Saved entries
BEGIN

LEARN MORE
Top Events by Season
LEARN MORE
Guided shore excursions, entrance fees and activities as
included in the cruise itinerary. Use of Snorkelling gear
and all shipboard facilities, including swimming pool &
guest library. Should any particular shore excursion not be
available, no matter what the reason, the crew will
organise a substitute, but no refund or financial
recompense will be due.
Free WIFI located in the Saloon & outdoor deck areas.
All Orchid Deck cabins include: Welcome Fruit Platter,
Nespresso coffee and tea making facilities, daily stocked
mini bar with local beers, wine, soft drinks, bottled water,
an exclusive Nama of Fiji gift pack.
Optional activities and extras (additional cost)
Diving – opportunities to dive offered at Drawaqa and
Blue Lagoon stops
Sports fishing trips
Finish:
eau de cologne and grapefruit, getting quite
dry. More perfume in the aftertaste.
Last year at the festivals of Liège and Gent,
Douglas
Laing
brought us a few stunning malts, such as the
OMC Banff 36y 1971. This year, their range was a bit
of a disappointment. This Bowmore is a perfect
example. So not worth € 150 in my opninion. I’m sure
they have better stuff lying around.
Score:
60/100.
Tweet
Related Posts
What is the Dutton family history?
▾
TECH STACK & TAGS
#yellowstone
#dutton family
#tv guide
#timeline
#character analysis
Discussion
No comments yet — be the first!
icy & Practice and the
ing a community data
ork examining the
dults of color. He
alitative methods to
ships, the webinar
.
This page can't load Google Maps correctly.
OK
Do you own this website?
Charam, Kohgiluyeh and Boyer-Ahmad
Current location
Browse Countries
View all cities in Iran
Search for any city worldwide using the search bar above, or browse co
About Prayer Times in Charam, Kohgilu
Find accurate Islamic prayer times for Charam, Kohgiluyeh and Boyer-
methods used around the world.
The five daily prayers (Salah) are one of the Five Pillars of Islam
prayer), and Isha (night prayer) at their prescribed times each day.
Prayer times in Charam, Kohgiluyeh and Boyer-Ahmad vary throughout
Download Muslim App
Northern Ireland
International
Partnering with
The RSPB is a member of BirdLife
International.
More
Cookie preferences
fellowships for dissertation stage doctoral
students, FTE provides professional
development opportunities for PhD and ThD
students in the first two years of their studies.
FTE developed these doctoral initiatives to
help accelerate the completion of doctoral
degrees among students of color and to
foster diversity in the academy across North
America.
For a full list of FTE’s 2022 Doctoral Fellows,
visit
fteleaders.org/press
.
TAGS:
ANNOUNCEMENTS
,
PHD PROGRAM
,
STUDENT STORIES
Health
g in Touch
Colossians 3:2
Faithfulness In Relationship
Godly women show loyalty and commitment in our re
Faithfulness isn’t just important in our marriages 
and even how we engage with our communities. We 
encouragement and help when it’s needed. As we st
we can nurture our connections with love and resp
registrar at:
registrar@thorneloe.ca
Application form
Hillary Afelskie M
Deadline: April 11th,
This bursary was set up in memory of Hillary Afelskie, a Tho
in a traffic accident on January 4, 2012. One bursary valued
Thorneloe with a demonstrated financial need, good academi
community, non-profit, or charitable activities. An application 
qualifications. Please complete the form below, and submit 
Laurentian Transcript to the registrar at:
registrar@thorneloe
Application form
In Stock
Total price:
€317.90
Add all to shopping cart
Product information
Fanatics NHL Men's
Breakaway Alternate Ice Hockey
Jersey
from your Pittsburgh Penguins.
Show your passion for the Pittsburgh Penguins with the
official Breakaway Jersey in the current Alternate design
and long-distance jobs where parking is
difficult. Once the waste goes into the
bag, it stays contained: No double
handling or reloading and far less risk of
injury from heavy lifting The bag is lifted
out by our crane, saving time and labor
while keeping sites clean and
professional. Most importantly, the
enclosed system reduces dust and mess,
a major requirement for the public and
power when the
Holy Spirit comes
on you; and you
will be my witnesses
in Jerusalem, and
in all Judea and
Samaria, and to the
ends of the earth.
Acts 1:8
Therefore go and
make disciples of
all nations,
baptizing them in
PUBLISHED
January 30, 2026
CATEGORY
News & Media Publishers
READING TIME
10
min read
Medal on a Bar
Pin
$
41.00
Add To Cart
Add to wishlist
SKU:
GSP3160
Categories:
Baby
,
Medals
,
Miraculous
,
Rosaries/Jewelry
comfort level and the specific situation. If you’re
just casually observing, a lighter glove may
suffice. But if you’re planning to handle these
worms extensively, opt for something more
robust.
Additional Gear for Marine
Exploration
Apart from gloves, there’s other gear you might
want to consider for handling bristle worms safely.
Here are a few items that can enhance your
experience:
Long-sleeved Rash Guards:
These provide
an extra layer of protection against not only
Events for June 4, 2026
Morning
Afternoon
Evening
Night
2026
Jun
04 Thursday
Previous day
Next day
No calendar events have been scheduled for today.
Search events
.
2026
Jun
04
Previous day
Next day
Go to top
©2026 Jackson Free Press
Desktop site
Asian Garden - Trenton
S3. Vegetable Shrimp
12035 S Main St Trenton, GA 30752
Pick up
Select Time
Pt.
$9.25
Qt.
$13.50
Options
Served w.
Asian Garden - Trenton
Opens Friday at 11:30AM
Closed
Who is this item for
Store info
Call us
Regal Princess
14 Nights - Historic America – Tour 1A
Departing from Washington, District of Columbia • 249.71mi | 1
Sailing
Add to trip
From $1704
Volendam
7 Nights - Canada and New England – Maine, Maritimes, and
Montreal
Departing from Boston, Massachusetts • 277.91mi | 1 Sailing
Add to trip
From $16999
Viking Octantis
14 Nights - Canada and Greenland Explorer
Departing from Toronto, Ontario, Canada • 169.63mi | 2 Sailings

END

Among the records above, only the lines between the line holding "degrees among students of color and to" and the line holding "encouragement and help", inclusive, are to be output, exactly as written.

### RESPONSE AREA
degrees among students of color and to
foster diversity in the academy across North
America.
For a full list of FTE’s 2022 Doctoral Fellows,
visit
fteleaders.org/press
.
TAGS:
ANNOUNCEMENTS
,
PHD PROGRAM
,
STUDENT STORIES
Health
g in Touch
Colossians 3:2
Faithfulness In Relationship
Godly women show loyalty and commitment in our re
Faithfulness isn’t just important in our marriages 
and even how we engage with our communities. We 
encouragement and help when it’s needed. As we st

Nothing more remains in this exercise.